Beat Furrers 2004 entstandenes Streichquartett trägt schlicht den Namen III. Streichquartett. Und tatsächlich hat der 1954 geborene Österreicher hier eine Komposition geschaffen, die ohne jeden Zusatzstoff auskommt – ein Werk für akustisches Instrumentarium von monumentalem Umfang, das die Gattungstradition weder verneint noch auszuhebeln sucht. Furrer selbst vergleicht das Stück mit einer großen Erzählung. Er orientierte sich für die Ausarbeitung der formalen Anlage am Erzählprinzip des US-amerikanischen Kriminalfilms Memento aus dem Jahr 2000: Die Filmhandlung wird von einem Mann erzählt, der seit einem Unfall kein Kurzzeitgedächtnis mehr besitzt und herausfinden möchte, wer seine Frau ermordet hat. Nach und nach versucht er, die Geschichte zu rekonstruieren, wobei immer wieder Fragmente aus seiner Erinnerung aufflackern. Diese erinnerten Momente der Geschichte werden im Laufe der Zeit mit neuen Ereignissen vermischt und es bleibt unklar, welche Elemente der Realität entsprechen und welche nicht. Es entsteht ein rätselhaftes Mosaik verschiedener Kausalzusammenhänge, das sich dem Zuschauer im Verlauf des Filmes Schritt für Schritt erschließt. Denn die einzelnen Szenen spielen sich in umgekehrter Reihenfolge ab. So ist am Ende des Filmes die Handlung an ihrem Ausgangspunkt angelangt und erst in diesem Moment ergeben die narrativen Zusammenhänge einen erkennbaren Sinn.

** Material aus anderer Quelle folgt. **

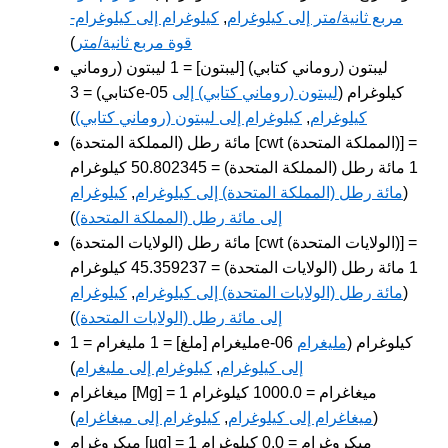
مربع ثانية/متر إلى كيلوغرام
,
كيلوغرام إلى كيلوغرام-
قوة مربع ثانية/متر
)
ليبتون (روماني كتابي) [ليبتون] = 1 ليبتون (روماني
كتابي) = 3e-05 كيلوغرام (
ليبتون (روماني كتابي) إلى
كيلوغرام
,
كيلوغرام إلى ليبتون (روماني كتابي)
)
مائة رطل (المملكة المتحدة) [cwt (المملكة المتحدة)] =
1 مائة رطل (المملكة المتحدة) = 50.802345 كيلوغرام
(
مائة رطل (المملكة المتحدة) إلى كيلوغرام
,
كيلوغرام
إلى مائة رطل (المملكة المتحدة)
)
مائة رطل (الولايات المتحدة) [cwt (الولايات المتحدة)] =
1 مائة رطل (الولايات المتحدة) = 45.359237 كيلوغرام
(
مائة رطل (الولايات المتحدة) إلى كيلوغرام
,
كيلوغرام
إلى مائة رطل (الولايات المتحدة)
)
مليغرام [ملغ] = 1 مليغرام = 1e-06 كيلوغرام (
مليغرام
إلى كيلوغرام
,
كيلوغرام إلى مليغرام
)
ميغاغرام [Mg] = 1 ميغاغرام = 1000.0 كيلوغرام
(
ميغاغرام إلى كيلوغرام
,
كيلوغرام إلى ميغاغرام
)
ميكروغرام [µg] = 1 ميكروغرام = 0.0 كيلوغرام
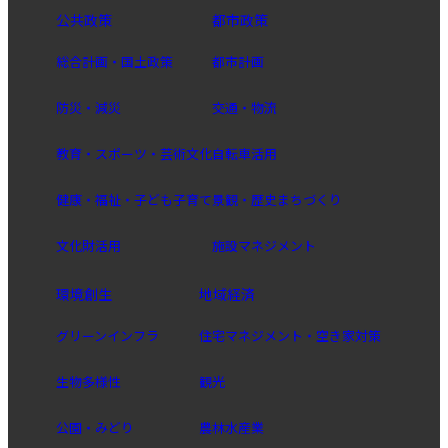
公共政策
都市政策
総合計画・国土政策
都市計画
防災・減災
交通・物流
教育・スポーツ・芸術文化
自転車活用
健康・福祉・子ども子育て
景観・歴史まちづくり
文化財活用
施設マネジメント
環境創生
地域経済
グリーンインフラ
住宅マネジメント・空き家対策
生物多様性
観光
公園・みどり
農林水産業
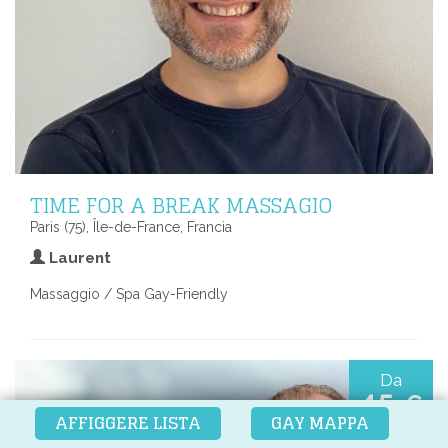
TIME FOR A BREAK MASSAGIO
Paris (75), Île-de-France, Francia
Laurent
Massaggio / Spa Gay-Friendly
Da
45
€
AFFIGGERE LISTA
GAY MAPPA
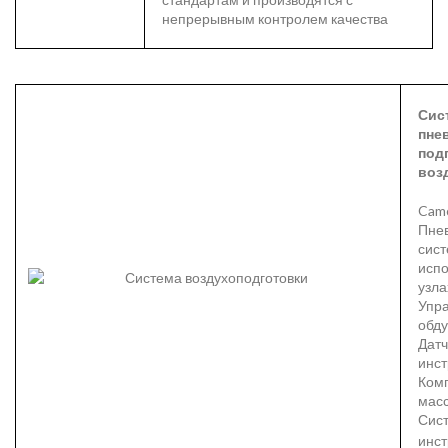
непрерывным контролем качества
Сис
пне
под
воз
Camo
Пне
сис
испо
узла
Упр
обд
Датч
инс
Ком
масс
Сис
инс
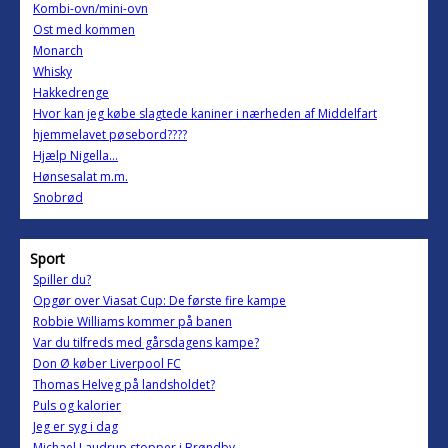
Kombi-ovn/mini-ovn
Ost med kommen
Monarch
Whisky
Hakkedrenge
Hvor kan jeg købe slagtede kaniner i nærheden af Middelfart
hjemmelavet pøsebord????
Hjælp Nigella...
Hønsesalat m.m.
Snobrød
Sport
Spiller du?
Opgør over Viasat Cup: De første fire kampe
Robbie Williams kommer på banen
Var du tilfreds med gårsdagens kampe?
Don Ø køber Liverpool FC
Thomas Helveg på landsholdet?
Puls og kalorier
Jeg er syg i dag
Michael Laudrup stopper i Brøndby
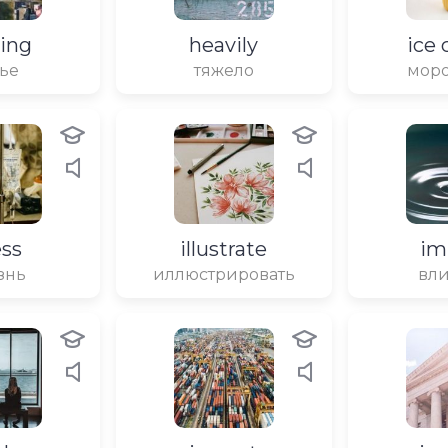
ing
heavily
ice
ье
тяжело
мор
ess
illustrate
im
знь
иллюстрировать
вл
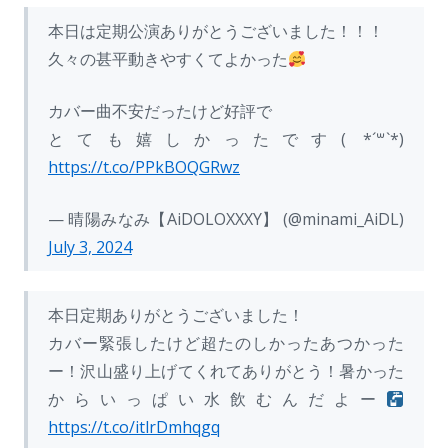
本日は定期公演ありがとうございました！！！
久々の甚平動きやすくてよかった
カバー曲不安だったけど好評で
とても嬉しかったです( *´꒳`*)
https://t.co/PPkBOQGRwz
— 晴陽みなみ【AiDOLOXXXY】 (@minami_AiDL)
July 3, 2024
本日定期ありがとうございました！
カバー緊張したけど超たのしかったあつかった
ー！沢山盛り上げてくれてありがとう！暑かった
からいっぱい水飲むんだよー
https://t.co/itlrDmhqgq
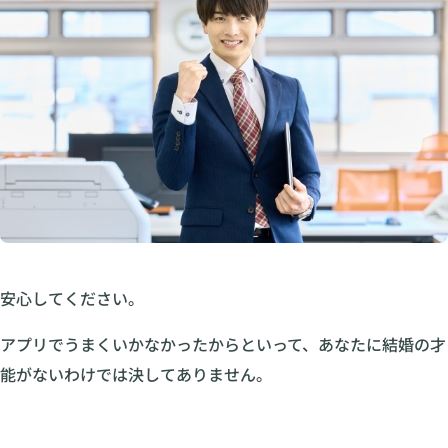
安心してください。
アプリでうまくいかなかったからといって、あなたに結婚の才
能がないわけでは決してありません。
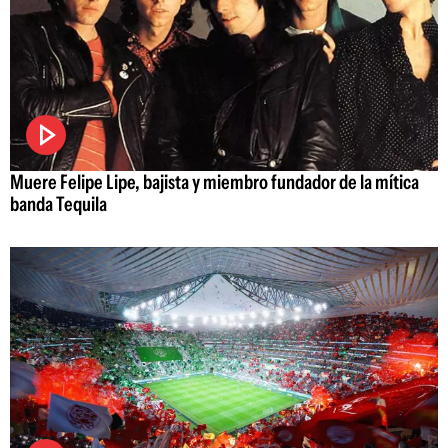
Muere Felipe Lipe, bajista y miembro fundador de la mítica
banda Tequila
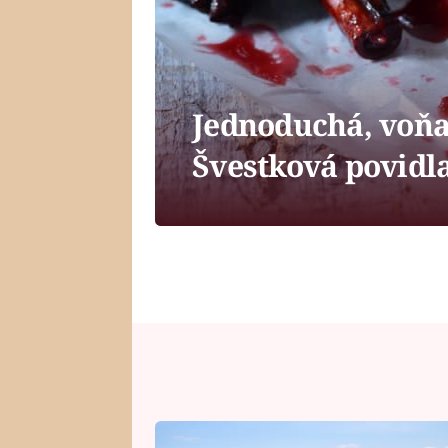
Jednoduchá, voňa
Švestková povidla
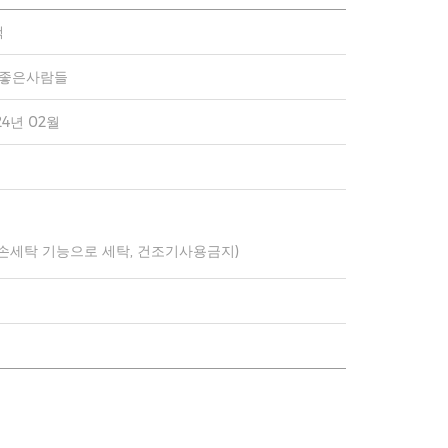
랙
)좋은사람들
24년 02월
 손세탁 기능으로 세탁, 건조기사용금지)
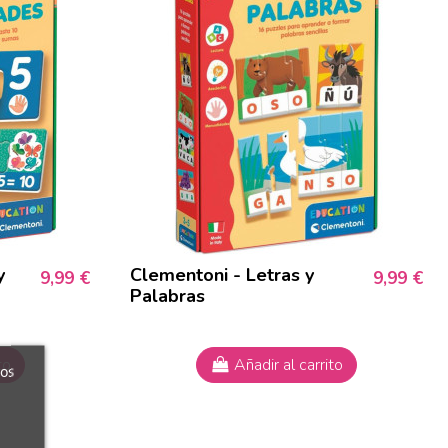
y
Clementoni - Letras y
9,99 €
9,99 €
Palabras
to
Añadir al carrito
ros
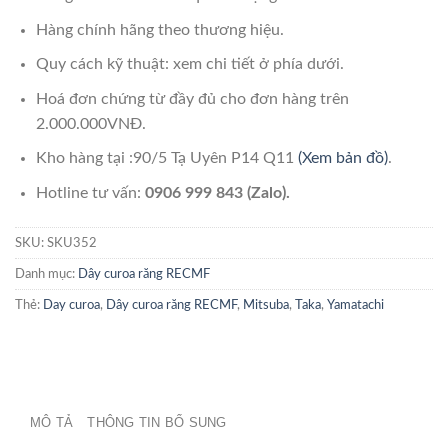
Hàng chính hãng theo thương hiệu.
Quy cách kỹ thuật: xem chi tiết ở phía dưới.
Hoá đơn chứng từ đầy đủ cho đơn hàng trên
2.000.000VNĐ.
Kho hàng tại :90/5 Tạ Uyên P14 Q11
(Xem bản đồ)
.
Hotline tư vấn:
0906 999 843 (Zalo).
SKU:
SKU352
Danh mục:
Dây curoa răng RECMF
Thẻ:
Day curoa
,
Dây curoa răng RECMF
,
Mitsuba
,
Taka
,
Yamatachi
MÔ TẢ
THÔNG TIN BỔ SUNG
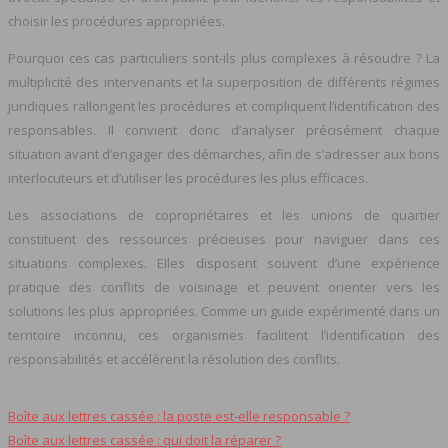
choisir les procédures appropriées.
Pourquoi ces cas particuliers sont-ils plus complexes à résoudre ? La
multiplicité des intervenants et la superposition de différents régimes
juridiques rallongent les procédures et compliquent l’identification des
responsables. Il convient donc d’analyser précisément chaque
situation avant d’engager des démarches, afin de s’adresser aux bons
interlocuteurs et d’utiliser les procédures les plus efficaces.
Les associations de copropriétaires et les unions de quartier
constituent des ressources précieuses pour naviguer dans ces
situations complexes. Elles disposent souvent d’une expérience
pratique des conflits de voisinage et peuvent orienter vers les
solutions les plus appropriées. Comme un guide expérimenté dans un
territoire inconnu, ces organismes facilitent l’identification des
responsabilités et accélèrent la résolution des conflits.
Boîte aux lettres cassée : la poste est‑elle responsable ?
Boîte aux lettres cassée : qui doit la réparer ?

An dieses verschachtelte Erzählmodell hat Furrer die formale Gliederung seines III. Streichquartetts angelehnt: »Ich habe zuerst eine prozesshafte Entwicklung eines Klanges skizziert und diese dann in Keile geschnitten. Dann habe ich begonnen, diese Abschnitte von hinten zu lesen, in einem zweiten Teil die Bewegungsrichtungen von vorne und von hinten miteinander kombiniert und am Schluss den Ablauf in ursprünglicher Form gebracht – die Geschichte also original erzählt.« So legt Furrer seinem Streichquartett drei untereinander kontrastierende klangliche Ausgangsstrukturen zugrunde: clusterhafte Tuttiakkorde, Linienfiguren und Häufungen von Pizzicati. Jede dieser Strukturen durchläuft für sich selbst eine Entwicklung, einen sukzessiven Veränderungsprozess, der aber ebenso von Wiederholungen lebt. Denn erst das Wiederholen von Momenten, von Figuren, von Abschnitten schafft Fasslichkeit. Wiederholen ist der Versuch, sich zu erinnern. Die Abwandlung findet oft unmerklich statt, bis schließlich ein Zustand erreicht ist, da das Ausgangsmaterial gänzlich umgewandelt ist und nur noch eine vermeintliche Erinnerung vorliegt. Mit diesem Prinzip der Repetition bei gleichzeitiger Modifikation schafft Furrer eine komplexe Montage klanglicher Materialebenen.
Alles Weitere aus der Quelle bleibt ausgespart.